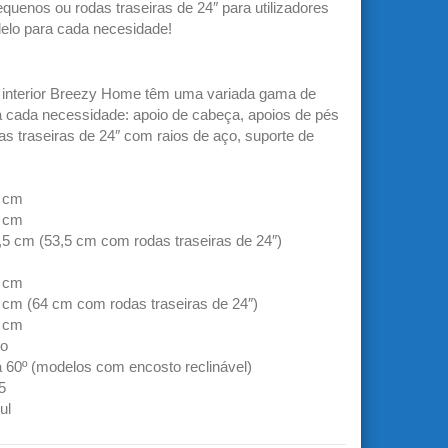
uenos ou rodas traseiras de 24″ para utilizadores
lo para cada necesidade!
a interior Breezy Home têm uma variada gama de
 cada necessidade: apoio de cabeça, apoios de pés
das traseiras de 24″ com raios de aço, suporte de
 cm
 cm
,5 cm (53,5 cm com rodas traseiras de 24″)
 cm
 cm (64 cm com rodas traseiras de 24″)
 cm
o
a 60º (modelos com encosto reclinável)
5
ul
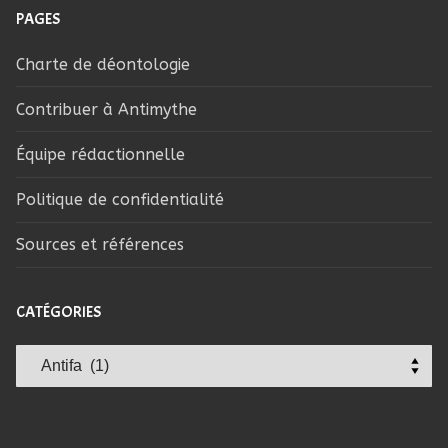
PAGES
Charte de déontologie
Contribuer à Antimythe
Équipe rédactionnelle
Politique de confidentialité
Sources et références
CATÉGORIES
Catégories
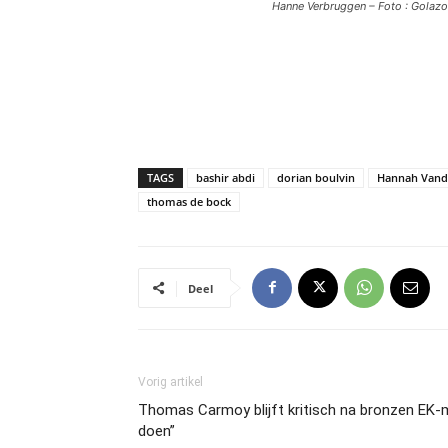
Hanne Verbruggen – Foto : Golazo
TAGS
bashir abdi
dorian boulvin
Hannah Vand
thomas de bock
Deel
Vorig artikel
Thomas Carmoy blijft kritisch na bronzen EK-me
doen”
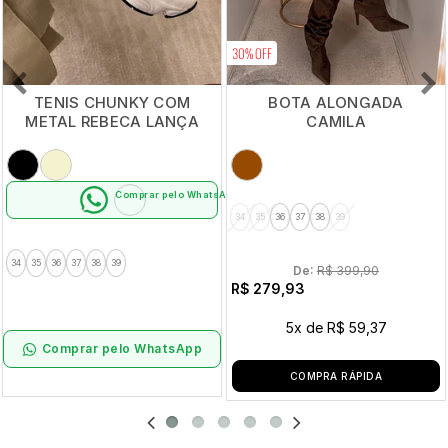
30% OFF
TENIS CHUNKY COM
BOTA ALONGADA
METAL REBECA LANÇA
CAMILA
PERFUME
Comprar pelo WhatsApp
34
35
36
37
38
39
34
35
36
37
38
39
De: 
R$ 399,90
R$ 279,93
5x
de
R$ 59,37
Comprar pelo WhatsApp
COMPRA RÁPIDA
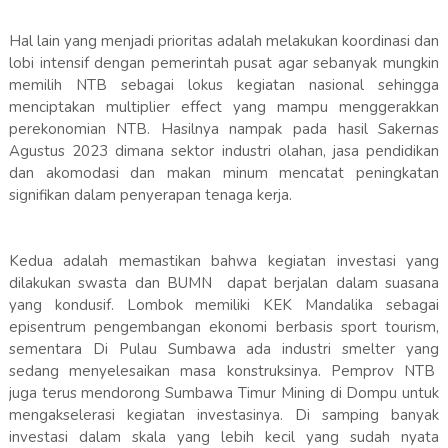
Hal lain yang menjadi prioritas adalah melakukan koordinasi dan
lobi intensif dengan pemerintah pusat agar sebanyak mungkin
memilih NTB sebagai lokus kegiatan nasional sehingga
menciptakan multiplier effect yang mampu menggerakkan
perekonomian NTB. Hasilnya nampak pada hasil Sakernas
Agustus 2023 dimana sektor industri olahan, jasa pendidikan
dan akomodasi dan makan minum mencatat peningkatan
signifikan dalam penyerapan tenaga kerja.
Kedua adalah memastikan bahwa kegiatan investasi yang
dilakukan swasta dan BUMN dapat berjalan dalam suasana
yang kondusif. Lombok memiliki KEK Mandalika sebagai
episentrum pengembangan ekonomi berbasis sport tourism,
sementara Di Pulau Sumbawa ada industri smelter yang
sedang menyelesaikan masa konstruksinya. Pemprov NTB
juga terus mendorong Sumbawa Timur Mining di Dompu untuk
mengakselerasi kegiatan investasinya. Di samping banyak
investasi dalam skala yang lebih kecil yang sudah nyata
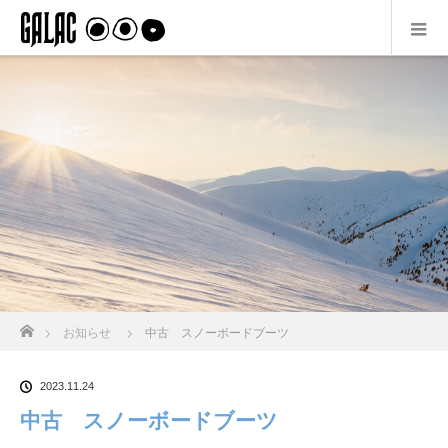
ホーム
お知らせ
中古 スノーボードブーツ
2023.11.24
中古 スノーボードブーツ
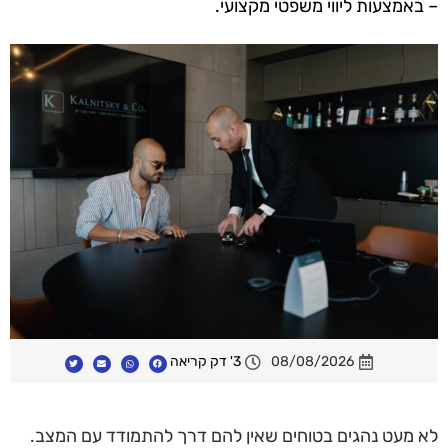
– באמצעות ליווי משפטי מקצועי.
08/08/2026
3' דק קריאה
לא מעט נהגים בטוחים שאין להם דרך להתמודד עם המצב.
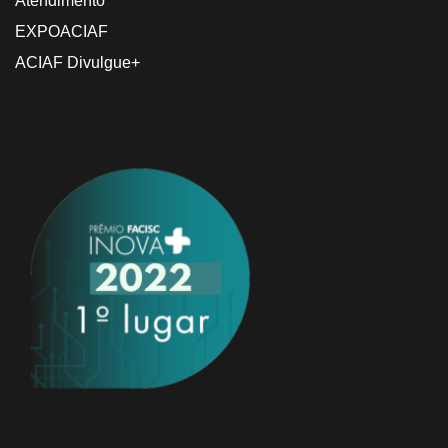
Atendimento
EXPOACIAF
ACIAF Divulgue+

**The problem**. Lines starting at the one with "yang kondusif. Lombok" and ending at the last line of the entries above must be restated word for word, with pictures omitted.

**Solution for this problem**.
yang kondusif. Lombok memiliki KEK Mandalika sebagai
episentrum pengembangan ekonomi berbasis sport tourism,
sementara Di Pulau Sumbawa ada industri smelter yang
sedang menyelesaikan masa konstruksinya. Pemprov NTB
juga terus mendorong Sumbawa Timur Mining di Dompu untuk
mengakselerasi kegiatan investasinya. Di samping banyak
investasi dalam skala yang lebih kecil yang sudah nyata
ホーム
お知らせ
中古 スノーボードブーツ
2023.11.24
中古 スノーボードブーツ
– באמצעות ליווי משפטי מקצועי.
08/08/2026
3' דק קריאה
לא מעט נהגים בטוחים שאין להם דרך להתמודד עם המצב.
Atendimento
EXPOACIAF
ACIAF Divulgue+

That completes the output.